Introduction: The tumor suppressor protein p53, known as the "guardian of the genome," plays a central role in maintaining genomic stability, cell cycle arrest, DNA repair, and apoptosis initiation in response to cellular stress. Dysfunction of p53 is a hallmark of human cancers, with mutations in the TP53 gene occurring in over 50% of all tumors. While many p53 mutations localize to its structured DNA-binding domain (DBD), directly disrupting its transcriptional activity, a significant number occur within its intrinsically disordered regions (IDRs), particularly the N-terminus. One such mutation is the proline-to-glycine substitution at position 4 (P4G).
The N-terminal region harbors the critical transcriptional activation domain 1 (TAD1), essential for interactions with key regulatory proteins such as MDM2 (p53’s primary negative regulator) and transcriptional coactivator complexes. Due to the lack of a stable three-dimensional structure in this region, the molecular mechanisms by which point mutations like P4G impair p53 function remain poorly understood. Conventional assumptions suggest that mutations in disordered regions have limited functional consequences. However, this study challenges that paradigm by proposing that such mutations may disrupt protein function not through structural alteration but by modulating conformational dynamics and thermodynamic properties.

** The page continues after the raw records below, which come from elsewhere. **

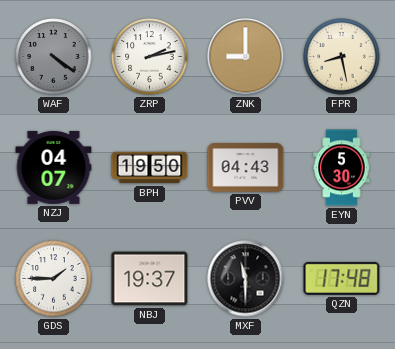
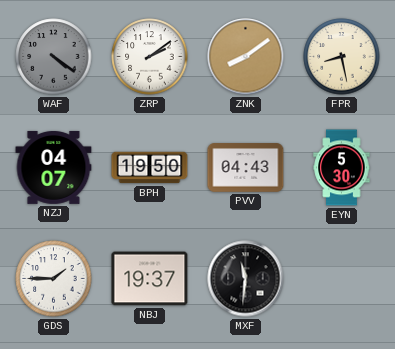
ZRP: 2:13 -> 2:09
ZNK: 9:00 -> 8:09
MXF: 11:30 -> 11:31
QZN: 17:48 -> none
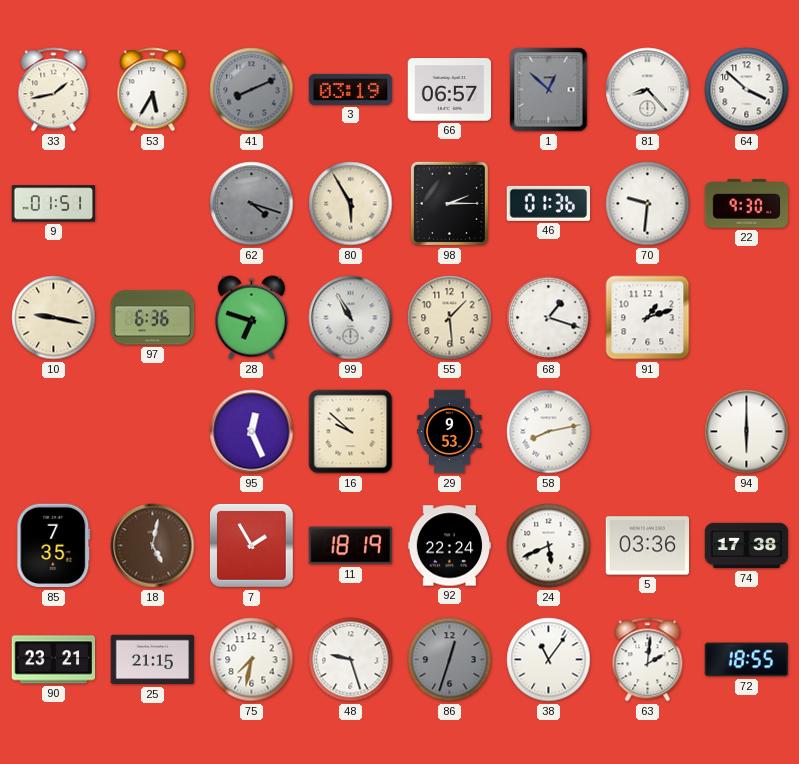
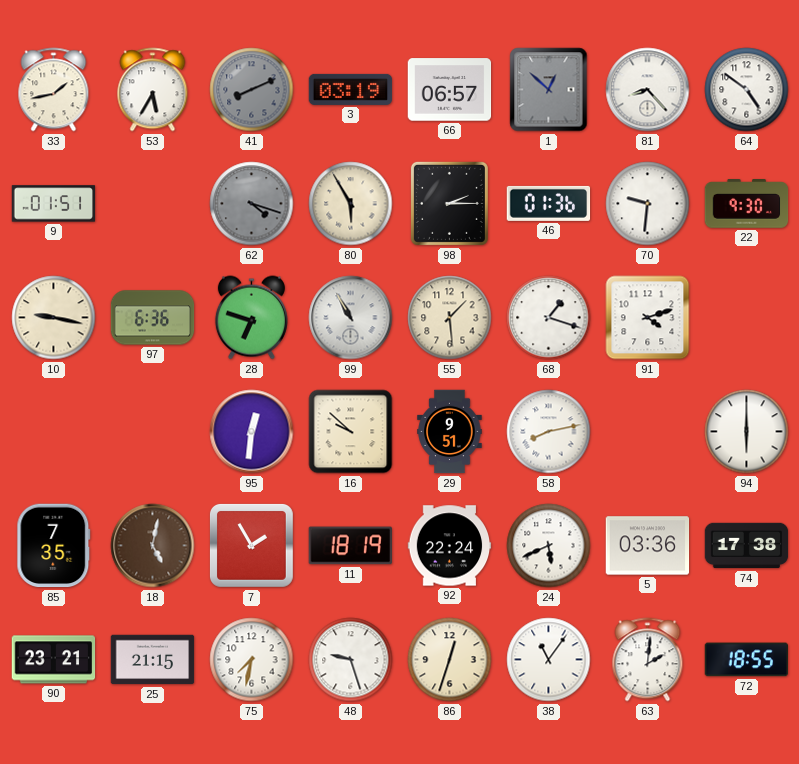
64: 3:52 -> 4:51
91: 1:12 -> 4:12
95: 12:26 -> 12:31
29: 9:53 -> 9:51
86 dial: grey -> cream
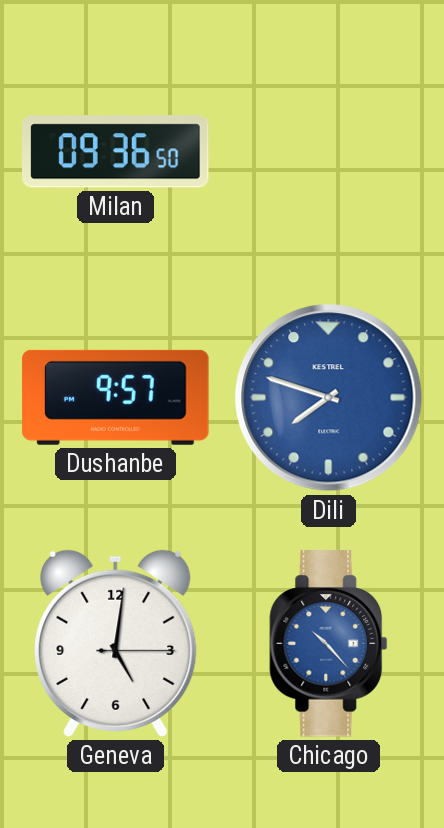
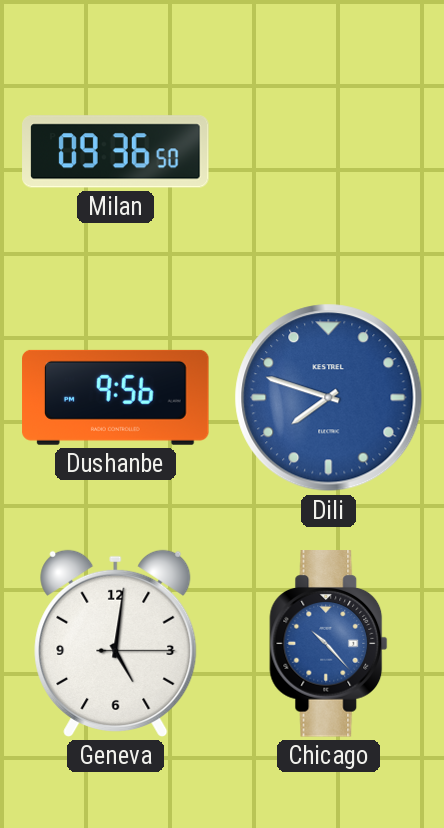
Dushanbe: 9:57 -> 9:56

Advances in artificial intelligence-based protein structure prediction, particularly AlphaFold2, now enable the generation of high-resolution atomic models and the analysis of dynamic features for both wild-type and mutant proteins. This study leverages this transformative technology to perform a comparative analysis of the wild-type and P4G mutant isoforms of p53, aiming to elucidate the molecular mechanism underlying this mutation and provide a new analytical framework for understanding how mutations in disordered regions contribute to disease pathogenesis.
Methods: This study utilized the advanced protein structure prediction system AlphaFold2 (version 2.3.1), developed by DeepMind, to generate high-resolution atomic three-dimensional models for both the wild-type and mutant (P4G) isoforms of the full-length human p53 protein. The protein sequences of both isoforms, corresponding to UniProt ID P04637, were used as input for the model.
Modeling was performed without applying any additional constraints, using AlphaFold's default database (including homologous sequences and experimental structures). For each isoform, five independent models (ranked_1 to ranked_5) and full confidence matrices (pLDDT and PAE) were generated. The ranked_1 model (with the highest confidence score) from each isoform was selected for subsequent analysis.
Qualitative and quantitative analysis of the results focused on the predicted local distance difference test (pLDDT) metric for each amino acid position, particularly in the N-Terminus region (residues 1–100) and the DNA-binding domain (residues 100–300). Direct comparison of the pLDDT profiles of the two isoforms was conducted to identify any differences in predicted structural accuracy. Furthermore, by considering the intrinsic physicochemical properties of proline and glycine (including side chain characteristics, bond angles, and conformational entropy), a robust inference was made regarding the impact of this substitution on the local dynamics and transient interaction potential of the mutated region. All structural visualizations and graphs were generated and processed using specialized structural biology software (PyMOL and ggplot2 in R).
A large language model was used for assistance in editing and drafting the manuscript.
Results: Using the advanced protein structure prediction system AlphaFold2, high-resolution atomic models were generated for both the wild-type and mutant (P4G) isoforms of the p53 protein. Comparative quantitative analysis revealed that the mutation has no discernible impact on the overall structural integrity of the protein, as the predicted confidence score (pLDDT) was identical across all positions, including the DNA-Binding Domain (DBD), between the two isoforms. However, a qualitative analysis of the physicochemical properties of the amino acid substitution revealed a fundamental local dynamic disruption in the N-Terminus region. The replacement of rigid Proline with flexible Glycine resulted in a significant increase in conformational freedom and a probable alteration in the potential for transient interactions within this region, which contains the Transcriptional Activation Domain (TAD) and the primary epitope for MDM2 binding.
Conclusion: The findings of this study demonstrate that the P4G mutation in p53 is a prime example of a "functionally disruptive yet dynamically originated mutation" rather than a structural one. While the protein's core domain remains structurally intact, the substitution fundamentally alters the dynamic and thermodynamic profile of the regulatory N-Terminal hub. This local dynamic perturbation has a high potential to disrupt two critical functions: allosteric binding patterns to key regulatory partners like MDM2, and the efficiency of assembling transcriptional activation complexes. Consequently, this seemingly minor mutation, by creating a disturbance in the protein's "dynamic language," can severely disrupt the tumor suppressor signaling pathway, potentially acting as an initial driver in oncogenesis. This research underscores the critical principle that "disorder does not equate to lack of function" and highlights the necessity of studying the dynamics of intrinsically disordered regions (IDRs) to fully understand disease pathogenesis, paving the way for novel therapeutic strategies focused on modulating protein dynamics.